(Items from a data source)
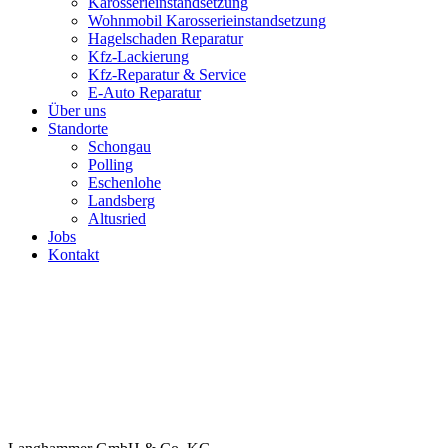
Karosserieinstandsetzung
Wohnmobil Karosserieinstandsetzung
Hagelschaden Reparatur
Kfz-Lackierung
Kfz-Reparatur & Service
E-Auto Reparatur
Über uns
Standorte
Schongau
Polling
Eschenlohe
Landsberg
Altusried
Jobs
Kontakt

### PROBLEM TO SOLVE:
Output only the lines from the line that contains "Kfz-Lackierung" through the end of the entries, both included, exactly as they appear.

### TASK OUTPUT:
Kfz-Lackierung
Kfz-Reparatur & Service
E-Auto Reparatur
Über uns
Standorte
Schongau
Polling
Eschenlohe
Landsberg
Altusried
Jobs
Kontakt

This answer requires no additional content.